Shots rang out. With each one, the firing pin lit up a figure behind the gun.
“Down!” Ben yelled as he collapsed against a shocked Ruth. They slammed
into a display of radio-controlled helicopters, then squirmed for cover along an endcap.
“Lincoln!” Morgan screamed from across the way. “Get down before—!”
“Dammit!” Lincoln cursed, blood spattering from his bicep before he fell. Morgan pulled him to cover along another display.
“Lincoln?” Ruth bellowed over more gunfire keeping them pinned into position. She pushed Ben aside and his back slammed along the metal shelving. He clutched tight to her wrist, locking her with him as a bullet whizzed down the aisle.
“Ruth, don’t!”
“Talk to me, Linc,” she continued, unafraid, unaware of the nutcase’s position. Her only concern seemed to be for the man across the store.

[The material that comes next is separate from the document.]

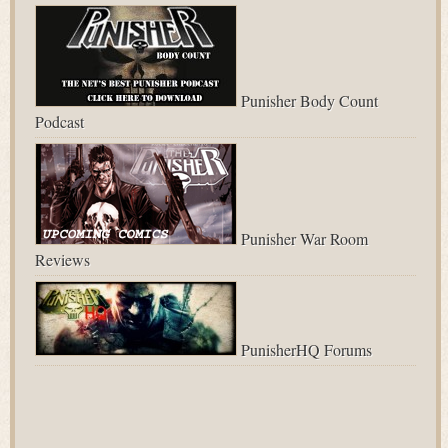
Punisher Body Count
Podcast
Punisher War Room
Reviews
PunisherHQ Forums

“He’s fine, Ruth,” Morgan answered. “I’ve got him. Take care of this clown!”
“It’s just my damn arm,” Lincoln seethed. “I’m good.”
“Ruth…” Ben said, trying to pull her attention back. More shots echoed, sporadic reminders of the threat.
“He’s—”
“Morgan has him, Ruth. He’s going to be okay. We’re all okay.” Her eyes wavered. Dusty brown pupils faded to gray in the beam of the scattered flashlights. She shook them awake and Ben turned for the right wall. “Cover me?”
She nodded, letting out a breath. When the shots died down from the back she stood to fire high and away from the shooter. It was just enough for Ben to scurry down the three aisles for the end of the store.
Keeping close to the ground, Ben crept farther. Ruth’s cover fire gave him breathing room, and he took it, using the tall display of bargain DVDs to block the shooter’s view of his presence.
Peering between the racks, Ben found the man causing their current predicament—if man was the correct label. Mess was more appropriate. He shuffled along the open flooring in the back, a tattered white robe swirling around him as he frantically scanned each aisle. Slippers skidded along the tile, and his dark gray sweatpants were stained in various degrees along his thighs and knees. A thin beard covered his cheeks, his hair overgrown and tangled atop his sweating brow.